Rob Adams speaks to BBC Young Jazz Musician 2020 finalist, saxophonist Matt Carmichael, who has released his first album, Where Will the River Flow.

Saxophonist Matt Carmichael, like musicians everywhere, has barely played in public over the past twelve months.

The set the 21-year-old from Lenzie played in early November, however, reached as many people in twenty minutes as many jazz musicians will play to in a year or more.

Carmichael didn’t win the BBC Young Jazz Musician 2020 title that afternoon but just reaching the final of the competition and appearing on BBC Four in front of a nationwide audience fulfilled an ambition he’d had since his mid-teens.

“I remember watching the final on TV a few years ago and thinking, I’d love to do that,” he says.

“I didn’t really think I’d ever get there, so it was kind of unreal to be standing playing in front of the cameras. It was also strange playing with musicians I’d only just met a few days before and I’m not sure I played as well as I could have done, but it was a great experience.”

Playing in front of a live audience numbering only a handful – the competition judges – was also quite unnerving.

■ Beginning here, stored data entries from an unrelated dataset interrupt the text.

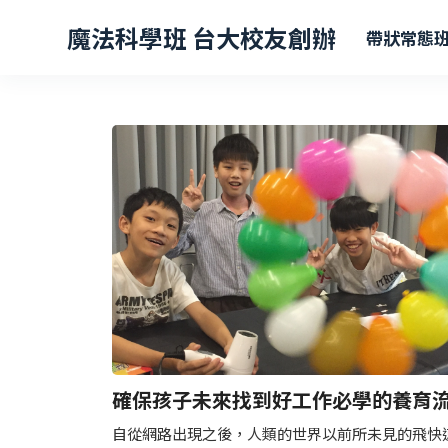
跳
魔法科學班 台大校友創辦
帶狀常態
至
主
要
內
容
確保孩子未來找到好工作必學的養育
自從網路出現之後，人類的世界以前所未見的飛快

Matt left, though, if not with first prize then with the praise of musicians of the calibre of trumpeter and arranger – and chief judge – Guy Barker ringing in his ears.

Album release

He’s since had a lot more praise from prominent observers as he  releases his first album, Where Will the River Flow on Friday March 12.

Matt Carmichael

Early reviews and comments from presenters on radio stations such as Jazz FM have enthused about Carmichael’s musicianship and the attractiveness of his original compositions.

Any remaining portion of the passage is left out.